Verify Mutual Authentication Using curl Command

Use the curl command to test directly. Note that the protocol content must conform to JSON format; otherwise, it cannot be processed correctly.

curl --resolve your.site.com:443:127.1.1.1 \
   https://your.site.com/KeylessRequest \
   -d '{ "Type": 1, "CertType": 11, "CertSn":  "your_cert_sn", "CertIssuer":  "your_cert_issuer", "Data":  "base64", "SignType": 1, "Padding": 1, "Seq": "123" }' \
   -H "Content-Type: application/json" -v \
   --cacert yourcacert.crt --cert yourcert.crt --key yourprivate.key

Test Dynamic Update of Edge Handshake Certificate

• Both public and private key updates need to be uploaded to the ./ssl directory.
• Call the local hot update certificate command locally, this is the trpc.app.server.keylessHTTP service, configured locally to prevent external network access.

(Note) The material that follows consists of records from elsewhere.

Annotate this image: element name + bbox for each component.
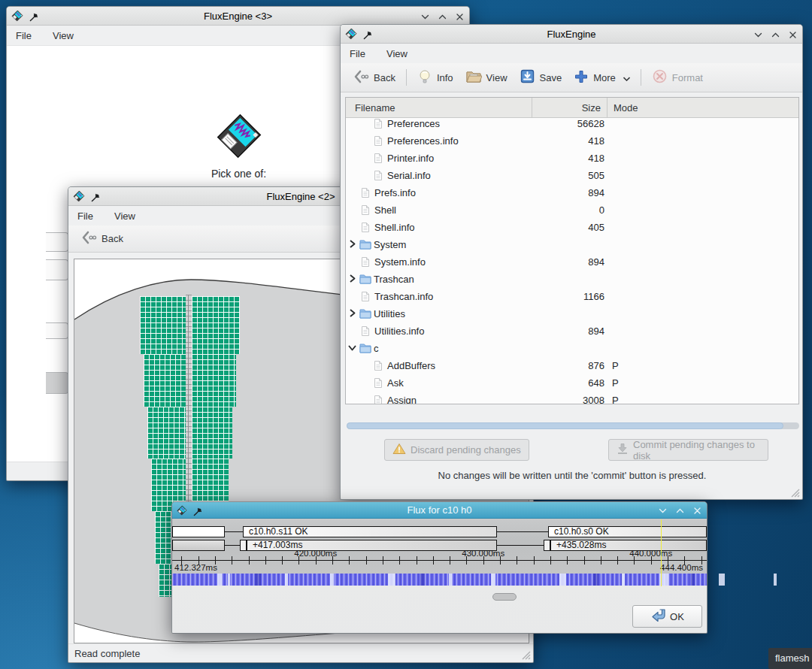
table-row[interactable]: Prefs.info894: [346, 184, 798, 201]
close-button[interactable]: [788, 29, 798, 39]
hidden-option-button[interactable]: [46, 372, 68, 394]
titlebar[interactable]: Flux for c10 h0: [172, 502, 707, 519]
sector-box[interactable]: c10.h0.s11 OK: [243, 526, 497, 537]
file-icon: [360, 204, 371, 216]
table-row[interactable]: Utilities.info894: [346, 322, 798, 340]
table-row[interactable]: Printer.info418: [346, 150, 798, 167]
chevron-collapsed-icon[interactable]: [347, 274, 359, 286]
table-row[interactable]: Ask648P: [346, 374, 798, 392]
timing-box[interactable]: [172, 540, 225, 551]
close-button[interactable]: [455, 11, 465, 21]
file-name: AddBuffers: [386, 360, 533, 371]
fluxengine-app-icon: [11, 10, 23, 22]
sector-block[interactable]: [140, 296, 186, 354]
table-row[interactable]: System.info894: [346, 253, 798, 271]
file-name: System: [372, 239, 533, 250]
sector-box[interactable]: c10.h0.s0 OK: [548, 526, 707, 537]
maximize-button[interactable]: [771, 29, 780, 39]
table-row[interactable]: Trashcan: [346, 271, 798, 288]
timing-box[interactable]: +435.028ms: [550, 540, 707, 551]
flameshot-tooltip: flamesh: [768, 648, 812, 669]
fluxengine-app-icon: [73, 190, 85, 202]
more-button[interactable]: More: [568, 66, 636, 89]
file-name: Serial.info: [386, 170, 533, 181]
timing-box[interactable]: +417.003ms: [247, 540, 497, 551]
file-name: Ask: [386, 377, 533, 389]
minimize-button[interactable]: [420, 11, 430, 21]
table-row[interactable]: c: [346, 340, 798, 357]
table-row[interactable]: AddBuffers876P: [346, 357, 798, 374]
table-row[interactable]: Trashcan.info1166: [346, 288, 798, 305]
table-row[interactable]: Shell0: [346, 201, 798, 219]
sector-block[interactable]: [192, 407, 232, 459]
sector-block[interactable]: [144, 354, 186, 407]
chevron-collapsed-icon[interactable]: [347, 239, 359, 251]
flux-gap: [559, 574, 566, 586]
table-row[interactable]: Serial.info505: [346, 167, 798, 184]
hidden-option-button[interactable]: [46, 322, 68, 339]
discard-changes-button[interactable]: Discard pending changes: [384, 439, 529, 461]
file-name: System.info: [373, 256, 533, 268]
window-fluxengine-main: FluxEngine FileView Back Info View: [340, 24, 803, 500]
resize-grip[interactable]: [521, 650, 531, 660]
flux-dense-region: [593, 574, 598, 586]
pin-icon[interactable]: [29, 11, 38, 20]
table-row[interactable]: Preferences.info418: [346, 132, 798, 150]
table-row[interactable]: System: [346, 236, 798, 253]
ok-label: OK: [670, 611, 684, 622]
sector-box[interactable]: [172, 526, 225, 537]
sector-block[interactable]: [192, 354, 236, 407]
back-button[interactable]: Back: [347, 65, 401, 90]
file-size: 648: [533, 377, 607, 389]
table-row[interactable]: Shell.info405: [346, 219, 798, 236]
close-button[interactable]: [692, 505, 702, 515]
sector-block[interactable]: [147, 407, 186, 459]
chevron-expanded-icon[interactable]: [347, 343, 359, 355]
pin-icon[interactable]: [193, 506, 202, 515]
ruler-tick: [433, 556, 434, 565]
sector-block[interactable]: [192, 296, 240, 354]
menu-view[interactable]: View: [114, 210, 146, 222]
connector-line: [497, 545, 544, 546]
window-title: FluxEngine <3>: [7, 11, 469, 22]
hidden-option-button[interactable]: [46, 259, 68, 280]
titlebar[interactable]: FluxEngine: [341, 25, 802, 44]
view-button[interactable]: View: [459, 66, 514, 89]
maximize-button[interactable]: [438, 11, 447, 21]
scroll-handle[interactable]: [492, 593, 517, 601]
resize-grip[interactable]: [790, 487, 800, 497]
flux-dense-region: [420, 574, 425, 586]
table-row[interactable]: Preferences56628: [346, 115, 798, 132]
titlebar[interactable]: FluxEngine <3>: [7, 7, 469, 26]
minimize-button[interactable]: [658, 505, 668, 515]
flux-gap: [491, 574, 495, 586]
menu-file[interactable]: File: [16, 30, 42, 41]
window-title: FluxEngine: [341, 29, 802, 40]
ok-button[interactable]: OK: [632, 605, 702, 628]
maximize-button[interactable]: [675, 505, 685, 515]
pin-icon[interactable]: [363, 29, 372, 38]
chevron-collapsed-icon[interactable]: [347, 308, 359, 320]
save-button[interactable]: Save: [514, 65, 568, 89]
minimize-button[interactable]: [753, 29, 763, 39]
scrollbar-thumb[interactable]: [347, 422, 783, 429]
info-button[interactable]: Info: [411, 65, 459, 90]
file-size: 3008: [533, 395, 607, 404]
menu-file[interactable]: File: [77, 210, 104, 222]
hidden-option-button[interactable]: [46, 232, 68, 252]
pin-icon[interactable]: [91, 192, 100, 201]
warning-icon: [392, 443, 406, 457]
table-row[interactable]: Assign3008P: [346, 392, 798, 404]
horizontal-scrollbar[interactable]: [347, 422, 799, 429]
flux-density-band[interactable]: [172, 574, 707, 586]
menu-view[interactable]: View: [53, 30, 84, 41]
dropdown-caret-icon[interactable]: [623, 72, 630, 83]
menu-file[interactable]: File: [350, 48, 376, 59]
file-size: 0: [533, 204, 607, 216]
menu-view[interactable]: View: [386, 48, 418, 59]
back-label: Back: [374, 72, 395, 83]
back-button[interactable]: Back: [74, 226, 129, 251]
info-label: Info: [437, 72, 453, 83]
commit-changes-button[interactable]: Commit pending changes to disk: [608, 439, 768, 461]
table-row[interactable]: Utilities: [346, 305, 798, 322]
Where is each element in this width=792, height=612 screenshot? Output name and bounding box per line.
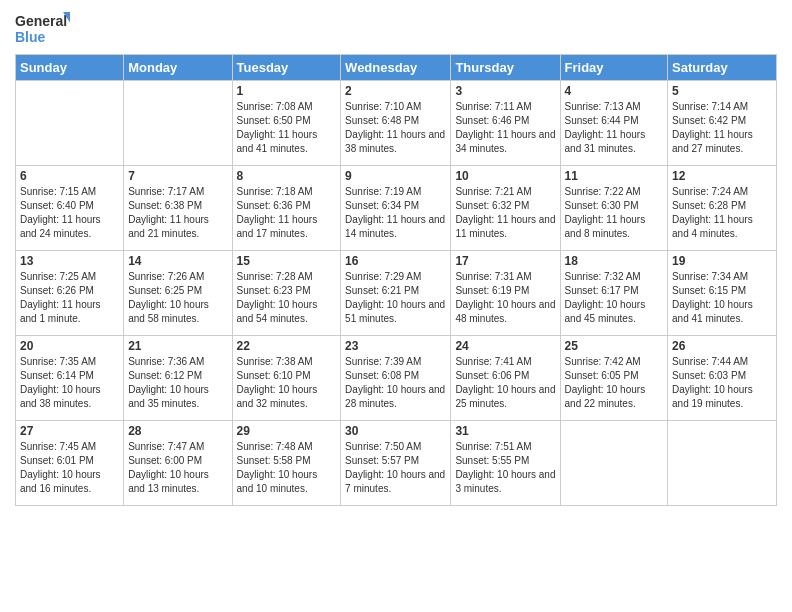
day-cell-19: 19Sunrise: 7:34 AMSunset: 6:15 PMDayligh… — [668, 251, 777, 336]
day-cell-1: 1Sunrise: 7:08 AMSunset: 6:50 PMDaylight… — [232, 81, 341, 166]
logo-svg: General Blue — [15, 10, 70, 48]
day-info: Sunrise: 7:29 AMSunset: 6:21 PMDaylight:… — [345, 270, 446, 326]
day-info: Sunrise: 7:15 AMSunset: 6:40 PMDaylight:… — [20, 185, 119, 241]
day-info: Sunrise: 7:10 AMSunset: 6:48 PMDaylight:… — [345, 100, 446, 156]
day-number: 4 — [565, 84, 664, 98]
day-info: Sunrise: 7:21 AMSunset: 6:32 PMDaylight:… — [455, 185, 555, 241]
day-number: 28 — [128, 424, 227, 438]
week-row-4: 20Sunrise: 7:35 AMSunset: 6:14 PMDayligh… — [16, 336, 777, 421]
day-info: Sunrise: 7:26 AMSunset: 6:25 PMDaylight:… — [128, 270, 227, 326]
day-cell-15: 15Sunrise: 7:28 AMSunset: 6:23 PMDayligh… — [232, 251, 341, 336]
day-cell-27: 27Sunrise: 7:45 AMSunset: 6:01 PMDayligh… — [16, 421, 124, 506]
day-cell-30: 30Sunrise: 7:50 AMSunset: 5:57 PMDayligh… — [341, 421, 451, 506]
day-number: 13 — [20, 254, 119, 268]
day-cell-3: 3Sunrise: 7:11 AMSunset: 6:46 PMDaylight… — [451, 81, 560, 166]
weekday-header-thursday: Thursday — [451, 55, 560, 81]
day-info: Sunrise: 7:14 AMSunset: 6:42 PMDaylight:… — [672, 100, 772, 156]
day-number: 1 — [237, 84, 337, 98]
logo: General Blue — [15, 10, 70, 48]
day-number: 8 — [237, 169, 337, 183]
day-cell-17: 17Sunrise: 7:31 AMSunset: 6:19 PMDayligh… — [451, 251, 560, 336]
day-info: Sunrise: 7:18 AMSunset: 6:36 PMDaylight:… — [237, 185, 337, 241]
day-info: Sunrise: 7:31 AMSunset: 6:19 PMDaylight:… — [455, 270, 555, 326]
svg-text:Blue: Blue — [15, 29, 46, 45]
day-info: Sunrise: 7:39 AMSunset: 6:08 PMDaylight:… — [345, 355, 446, 411]
day-info: Sunrise: 7:17 AMSunset: 6:38 PMDaylight:… — [128, 185, 227, 241]
day-cell-16: 16Sunrise: 7:29 AMSunset: 6:21 PMDayligh… — [341, 251, 451, 336]
day-number: 15 — [237, 254, 337, 268]
day-info: Sunrise: 7:48 AMSunset: 5:58 PMDaylight:… — [237, 440, 337, 496]
day-info: Sunrise: 7:08 AMSunset: 6:50 PMDaylight:… — [237, 100, 337, 156]
day-number: 20 — [20, 339, 119, 353]
svg-text:General: General — [15, 13, 67, 29]
day-info: Sunrise: 7:19 AMSunset: 6:34 PMDaylight:… — [345, 185, 446, 241]
day-cell-13: 13Sunrise: 7:25 AMSunset: 6:26 PMDayligh… — [16, 251, 124, 336]
weekday-header-tuesday: Tuesday — [232, 55, 341, 81]
day-number: 21 — [128, 339, 227, 353]
weekday-header-row: SundayMondayTuesdayWednesdayThursdayFrid… — [16, 55, 777, 81]
day-number: 26 — [672, 339, 772, 353]
day-cell-12: 12Sunrise: 7:24 AMSunset: 6:28 PMDayligh… — [668, 166, 777, 251]
day-cell-7: 7Sunrise: 7:17 AMSunset: 6:38 PMDaylight… — [124, 166, 232, 251]
week-row-1: 1Sunrise: 7:08 AMSunset: 6:50 PMDaylight… — [16, 81, 777, 166]
day-number: 5 — [672, 84, 772, 98]
day-info: Sunrise: 7:45 AMSunset: 6:01 PMDaylight:… — [20, 440, 119, 496]
day-info: Sunrise: 7:22 AMSunset: 6:30 PMDaylight:… — [565, 185, 664, 241]
day-info: Sunrise: 7:32 AMSunset: 6:17 PMDaylight:… — [565, 270, 664, 326]
day-cell-8: 8Sunrise: 7:18 AMSunset: 6:36 PMDaylight… — [232, 166, 341, 251]
day-info: Sunrise: 7:35 AMSunset: 6:14 PMDaylight:… — [20, 355, 119, 411]
day-number: 11 — [565, 169, 664, 183]
day-cell-18: 18Sunrise: 7:32 AMSunset: 6:17 PMDayligh… — [560, 251, 668, 336]
empty-cell — [560, 421, 668, 506]
day-info: Sunrise: 7:44 AMSunset: 6:03 PMDaylight:… — [672, 355, 772, 411]
day-number: 27 — [20, 424, 119, 438]
empty-cell — [124, 81, 232, 166]
day-number: 19 — [672, 254, 772, 268]
day-number: 14 — [128, 254, 227, 268]
day-info: Sunrise: 7:25 AMSunset: 6:26 PMDaylight:… — [20, 270, 119, 326]
day-cell-2: 2Sunrise: 7:10 AMSunset: 6:48 PMDaylight… — [341, 81, 451, 166]
day-number: 31 — [455, 424, 555, 438]
day-info: Sunrise: 7:36 AMSunset: 6:12 PMDaylight:… — [128, 355, 227, 411]
day-cell-4: 4Sunrise: 7:13 AMSunset: 6:44 PMDaylight… — [560, 81, 668, 166]
empty-cell — [16, 81, 124, 166]
day-cell-31: 31Sunrise: 7:51 AMSunset: 5:55 PMDayligh… — [451, 421, 560, 506]
day-number: 22 — [237, 339, 337, 353]
day-cell-24: 24Sunrise: 7:41 AMSunset: 6:06 PMDayligh… — [451, 336, 560, 421]
day-cell-10: 10Sunrise: 7:21 AMSunset: 6:32 PMDayligh… — [451, 166, 560, 251]
day-info: Sunrise: 7:34 AMSunset: 6:15 PMDaylight:… — [672, 270, 772, 326]
day-cell-29: 29Sunrise: 7:48 AMSunset: 5:58 PMDayligh… — [232, 421, 341, 506]
day-cell-6: 6Sunrise: 7:15 AMSunset: 6:40 PMDaylight… — [16, 166, 124, 251]
weekday-header-wednesday: Wednesday — [341, 55, 451, 81]
weekday-header-monday: Monday — [124, 55, 232, 81]
day-cell-23: 23Sunrise: 7:39 AMSunset: 6:08 PMDayligh… — [341, 336, 451, 421]
week-row-3: 13Sunrise: 7:25 AMSunset: 6:26 PMDayligh… — [16, 251, 777, 336]
day-number: 23 — [345, 339, 446, 353]
day-cell-21: 21Sunrise: 7:36 AMSunset: 6:12 PMDayligh… — [124, 336, 232, 421]
day-number: 24 — [455, 339, 555, 353]
day-cell-25: 25Sunrise: 7:42 AMSunset: 6:05 PMDayligh… — [560, 336, 668, 421]
week-row-2: 6Sunrise: 7:15 AMSunset: 6:40 PMDaylight… — [16, 166, 777, 251]
day-info: Sunrise: 7:42 AMSunset: 6:05 PMDaylight:… — [565, 355, 664, 411]
day-info: Sunrise: 7:38 AMSunset: 6:10 PMDaylight:… — [237, 355, 337, 411]
day-info: Sunrise: 7:11 AMSunset: 6:46 PMDaylight:… — [455, 100, 555, 156]
day-info: Sunrise: 7:28 AMSunset: 6:23 PMDaylight:… — [237, 270, 337, 326]
day-info: Sunrise: 7:47 AMSunset: 6:00 PMDaylight:… — [128, 440, 227, 496]
weekday-header-saturday: Saturday — [668, 55, 777, 81]
day-cell-14: 14Sunrise: 7:26 AMSunset: 6:25 PMDayligh… — [124, 251, 232, 336]
day-number: 10 — [455, 169, 555, 183]
empty-cell — [668, 421, 777, 506]
day-cell-20: 20Sunrise: 7:35 AMSunset: 6:14 PMDayligh… — [16, 336, 124, 421]
day-number: 18 — [565, 254, 664, 268]
day-number: 16 — [345, 254, 446, 268]
day-info: Sunrise: 7:50 AMSunset: 5:57 PMDaylight:… — [345, 440, 446, 496]
day-number: 3 — [455, 84, 555, 98]
weekday-header-sunday: Sunday — [16, 55, 124, 81]
day-number: 2 — [345, 84, 446, 98]
day-info: Sunrise: 7:24 AMSunset: 6:28 PMDaylight:… — [672, 185, 772, 241]
day-number: 17 — [455, 254, 555, 268]
day-number: 30 — [345, 424, 446, 438]
day-number: 25 — [565, 339, 664, 353]
day-cell-11: 11Sunrise: 7:22 AMSunset: 6:30 PMDayligh… — [560, 166, 668, 251]
day-cell-22: 22Sunrise: 7:38 AMSunset: 6:10 PMDayligh… — [232, 336, 341, 421]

  curl -v http://127.0.0.1/KeylessReloadCerts

  Deployment

The following files must be included and placed in a separate directory:

• keyless (executable file)
• log
• mutual_ssl
• ssl
• config
• trpc_go.yaml

License

This project is licensed under the MIT License - for more details, please see the LICENSE file.

Contribution

If you have any ideas or suggestions to improve Edgeone Keyless Server, welcome to submit an issue/pull request.